I just completed a 6-week Mindfulness course with the 4th Graders at the school where I work. I wanted to do a Pilot course of sorts to see if indeed regular exposure to mindfulness concepts and activities would help support an increase in focus, concentration, emotional regulation, and better peer relationships. In our time together, we focused on the following areas: Being Present through Breath Awareness, Being Present through Body Awareness, Interconnection, Kindness, & Gratitude, Working with Emotions, Mindful Speech, and Peace.

The Essential Questions we asked each class were: “Why be more mindful?” “What is Mindfulness?” And “How can I be more mindful?” The 36 kids (two classes of 18) were primarily ‘into’ learning about mindfulness.
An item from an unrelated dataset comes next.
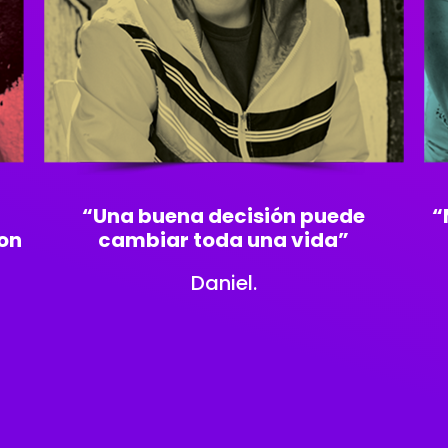
“Una buena decisión puede
“
con
cambiar toda una vida”
Daniel.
They would arrange their desks in a circle and have my place to sit ‘all ready’ when I got there. They knew we started each session with the gong of the singing bowl and ended each with it also. There was a sacredness ‘feel’ in that classroom during those 45 minutes–one that cannot fully be described.
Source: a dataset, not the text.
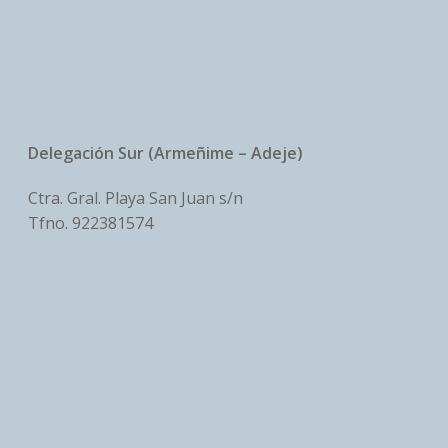
Delegación Sur (Armeñime – Adeje)
Ctra. Gral. Playa San Juan s/n
Tfno.
922381574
During our time together, each student would get a time to share as the talking stick was passed. This was their chance to give feedback about their mindfulness homework or something they thought about in the past two weeks that related to mindfulness. (Only when they were holding the talking stick, of course!). There was never any judgment about their answers, whether they did or did not do the homework… all feedback and answers were okay. Students began to understand the beauty that lies in ‘the present.’ One student referred to ‘the present’ as “this is where I can really experience my life!”

On the post-survey I gave to students at the end of the program, one student said “I learned how to love people more.” Another 4th Grader said, “I feel more confident than I used to.” Out of 36 responses, 30 students reported they learned how to control their breathing better and that taking deep breaths was helpful to them in calming down. 24 students said they gained better control over their emotions, felt calmer, and/or could control their anger better. One boy, upon learning that our course was ending soon, exclaimed, “This can’t end! This is the stuff we need for the rest of our lives!”

Well, with comments, feedback, and experiences like this… how can I just ‘end’ it? The next 6 week course starts on Monday ;). These kids are teaching this teacher the deep value of presence every time I am with them. I am deeply grateful for these kids and the mindfulness lessons they are teaching ME!